Conhecedores de uma data – 1689 – existente no Santuário de Nossa Senhora da Ouvida, quisemos documentarmo-nos sobre o aparecimento do dito culto, em Viadal, validando o que se dizia sobre Nossa Senhora e a fundação do lugar.
Todos os informantes eram unânimes de que os primeiros moradores se teriam instalado no Lugar de Baixo, mais propriamente onde passa a atual estrada e no local da casa do tio Floriano Brandão, por aí terem aparecido restos de fogueiras e cerâmica.
Já nas redondezas, foram também encontrados vestígios da ocupação humana em Beijós (2) e no Choilinho, junto a Covas. Deste último nos ocuparemos, mais abaixo.
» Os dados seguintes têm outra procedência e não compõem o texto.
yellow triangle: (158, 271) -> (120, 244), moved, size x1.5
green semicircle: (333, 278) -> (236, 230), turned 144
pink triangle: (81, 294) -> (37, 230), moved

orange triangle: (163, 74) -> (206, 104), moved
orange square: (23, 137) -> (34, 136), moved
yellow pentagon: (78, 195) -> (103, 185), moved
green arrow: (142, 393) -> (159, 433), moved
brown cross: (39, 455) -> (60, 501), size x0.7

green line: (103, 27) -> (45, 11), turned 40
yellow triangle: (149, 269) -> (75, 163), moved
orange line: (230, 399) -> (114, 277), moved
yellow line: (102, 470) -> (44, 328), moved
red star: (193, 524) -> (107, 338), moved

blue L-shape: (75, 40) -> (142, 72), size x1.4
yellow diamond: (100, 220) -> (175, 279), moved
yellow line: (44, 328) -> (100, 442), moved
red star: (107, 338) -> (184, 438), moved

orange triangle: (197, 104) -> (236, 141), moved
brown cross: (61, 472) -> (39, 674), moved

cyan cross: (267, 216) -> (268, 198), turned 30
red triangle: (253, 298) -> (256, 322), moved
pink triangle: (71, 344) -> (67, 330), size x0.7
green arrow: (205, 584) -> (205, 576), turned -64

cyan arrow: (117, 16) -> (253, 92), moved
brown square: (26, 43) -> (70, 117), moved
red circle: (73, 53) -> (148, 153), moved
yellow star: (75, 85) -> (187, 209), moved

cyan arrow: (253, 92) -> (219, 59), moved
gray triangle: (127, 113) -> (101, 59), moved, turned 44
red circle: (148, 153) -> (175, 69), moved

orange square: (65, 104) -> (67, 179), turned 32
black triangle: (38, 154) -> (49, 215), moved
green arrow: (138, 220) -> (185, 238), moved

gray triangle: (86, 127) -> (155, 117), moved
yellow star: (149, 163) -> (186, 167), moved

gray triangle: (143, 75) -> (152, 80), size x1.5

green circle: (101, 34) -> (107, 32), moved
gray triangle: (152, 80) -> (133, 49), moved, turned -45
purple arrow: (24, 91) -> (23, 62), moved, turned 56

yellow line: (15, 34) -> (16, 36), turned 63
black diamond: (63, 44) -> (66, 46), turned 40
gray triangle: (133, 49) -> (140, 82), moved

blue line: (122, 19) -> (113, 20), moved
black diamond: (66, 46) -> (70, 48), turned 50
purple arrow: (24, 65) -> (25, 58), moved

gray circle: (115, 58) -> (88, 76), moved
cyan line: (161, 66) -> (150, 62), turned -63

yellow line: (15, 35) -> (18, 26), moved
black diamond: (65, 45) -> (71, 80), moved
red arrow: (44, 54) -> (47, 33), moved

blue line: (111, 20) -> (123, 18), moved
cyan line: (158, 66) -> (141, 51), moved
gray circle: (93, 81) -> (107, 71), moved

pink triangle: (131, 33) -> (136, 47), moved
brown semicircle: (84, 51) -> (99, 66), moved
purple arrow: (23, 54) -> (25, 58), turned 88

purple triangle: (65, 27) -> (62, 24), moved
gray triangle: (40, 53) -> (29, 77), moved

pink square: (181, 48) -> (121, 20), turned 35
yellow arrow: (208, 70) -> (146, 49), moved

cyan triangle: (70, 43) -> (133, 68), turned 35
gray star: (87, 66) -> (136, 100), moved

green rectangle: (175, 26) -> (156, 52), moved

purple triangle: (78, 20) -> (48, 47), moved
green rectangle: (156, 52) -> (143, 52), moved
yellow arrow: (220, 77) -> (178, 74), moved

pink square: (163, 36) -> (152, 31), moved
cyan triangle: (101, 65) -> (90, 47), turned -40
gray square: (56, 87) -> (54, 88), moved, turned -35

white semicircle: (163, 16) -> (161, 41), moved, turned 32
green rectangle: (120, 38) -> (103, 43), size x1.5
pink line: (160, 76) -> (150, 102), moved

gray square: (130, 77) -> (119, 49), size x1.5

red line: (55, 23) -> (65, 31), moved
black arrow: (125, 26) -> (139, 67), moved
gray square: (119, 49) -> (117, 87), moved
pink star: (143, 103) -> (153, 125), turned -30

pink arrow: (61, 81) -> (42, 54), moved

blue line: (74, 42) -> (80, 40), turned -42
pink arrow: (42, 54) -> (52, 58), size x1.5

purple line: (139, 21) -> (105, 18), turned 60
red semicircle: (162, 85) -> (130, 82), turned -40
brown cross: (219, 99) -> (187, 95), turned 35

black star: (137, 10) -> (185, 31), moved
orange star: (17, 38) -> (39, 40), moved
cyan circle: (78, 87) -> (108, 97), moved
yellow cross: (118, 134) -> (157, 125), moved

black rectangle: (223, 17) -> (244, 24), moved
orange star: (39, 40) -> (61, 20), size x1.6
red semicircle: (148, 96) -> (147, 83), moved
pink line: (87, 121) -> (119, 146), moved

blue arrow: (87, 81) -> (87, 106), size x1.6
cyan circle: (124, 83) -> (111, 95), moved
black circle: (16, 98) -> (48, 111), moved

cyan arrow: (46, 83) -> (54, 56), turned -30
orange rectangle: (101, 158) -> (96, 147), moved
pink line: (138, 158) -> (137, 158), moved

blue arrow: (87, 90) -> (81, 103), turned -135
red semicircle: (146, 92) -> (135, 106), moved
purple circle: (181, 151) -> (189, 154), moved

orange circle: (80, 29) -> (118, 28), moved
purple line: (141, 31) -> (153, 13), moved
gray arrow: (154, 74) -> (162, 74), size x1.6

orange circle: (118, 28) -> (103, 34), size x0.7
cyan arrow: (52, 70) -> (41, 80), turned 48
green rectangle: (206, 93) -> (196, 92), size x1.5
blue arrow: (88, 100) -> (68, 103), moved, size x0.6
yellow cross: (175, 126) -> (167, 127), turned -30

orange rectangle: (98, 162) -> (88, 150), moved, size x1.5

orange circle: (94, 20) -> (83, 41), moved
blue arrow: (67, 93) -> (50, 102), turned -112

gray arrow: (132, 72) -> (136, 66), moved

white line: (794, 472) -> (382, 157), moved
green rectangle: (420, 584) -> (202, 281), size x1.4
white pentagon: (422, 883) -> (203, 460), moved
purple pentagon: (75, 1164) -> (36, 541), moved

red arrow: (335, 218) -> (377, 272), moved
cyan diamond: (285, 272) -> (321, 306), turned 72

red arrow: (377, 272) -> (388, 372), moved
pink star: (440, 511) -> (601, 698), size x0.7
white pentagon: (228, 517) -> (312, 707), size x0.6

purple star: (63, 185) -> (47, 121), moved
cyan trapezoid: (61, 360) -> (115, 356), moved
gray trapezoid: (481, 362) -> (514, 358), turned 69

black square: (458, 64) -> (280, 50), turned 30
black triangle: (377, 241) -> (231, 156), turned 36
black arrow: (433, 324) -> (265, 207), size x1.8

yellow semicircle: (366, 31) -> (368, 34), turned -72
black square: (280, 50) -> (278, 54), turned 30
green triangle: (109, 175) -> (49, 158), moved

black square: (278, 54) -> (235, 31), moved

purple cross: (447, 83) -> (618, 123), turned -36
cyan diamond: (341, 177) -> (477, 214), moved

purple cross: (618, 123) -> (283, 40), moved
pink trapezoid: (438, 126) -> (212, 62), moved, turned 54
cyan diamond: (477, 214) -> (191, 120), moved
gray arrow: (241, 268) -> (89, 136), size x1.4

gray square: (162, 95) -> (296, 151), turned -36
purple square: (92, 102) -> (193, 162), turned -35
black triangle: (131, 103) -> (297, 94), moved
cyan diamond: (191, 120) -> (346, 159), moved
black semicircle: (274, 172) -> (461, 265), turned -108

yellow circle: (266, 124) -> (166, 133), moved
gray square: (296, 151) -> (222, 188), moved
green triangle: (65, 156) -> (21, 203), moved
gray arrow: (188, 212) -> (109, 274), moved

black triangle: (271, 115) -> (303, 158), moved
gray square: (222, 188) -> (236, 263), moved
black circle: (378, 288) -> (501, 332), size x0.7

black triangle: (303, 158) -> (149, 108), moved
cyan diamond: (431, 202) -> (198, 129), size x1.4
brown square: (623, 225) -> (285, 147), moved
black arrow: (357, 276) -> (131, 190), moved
Graças a importante trabalho, de Anita Pereira Tavares (3), podemos referir, com fiabilidade, que Viadal já tinha, pelo menos, três moradores em 1284, e mais alguns em Covas.
2. Viadal ao tempo do rei D. Dinis, ano de 1284 d.c.
A maioria das freguesias de Cambra já existia em 1284 com a atual configuração, nomeadamente a de Cepelos a que Viadal, desde sempre, pertence.
O mesmo pode dizer-se dos seus lugares, com exceção da Póvoa dos Chões. Sabemo-lo pelas diferentes Inquirições ordenadas pelos reis da 1ª dinastia e documentação dos Cartórios Notariais dos Mosteiros e Conventos, com destaque para aqueles localizados em redor (4) de Cambra, nomeadamente Arouca, Grijó, Pedroso e Cucujães.
É precisamente pela Inquirição, mandada fazer, em 1284, pelo rei Lavrador, que ficamos a saber que Viadal, Tabaçó, Vilar, Gatão, Felgueira, Cabrum, e Paço do Mato já existiam então.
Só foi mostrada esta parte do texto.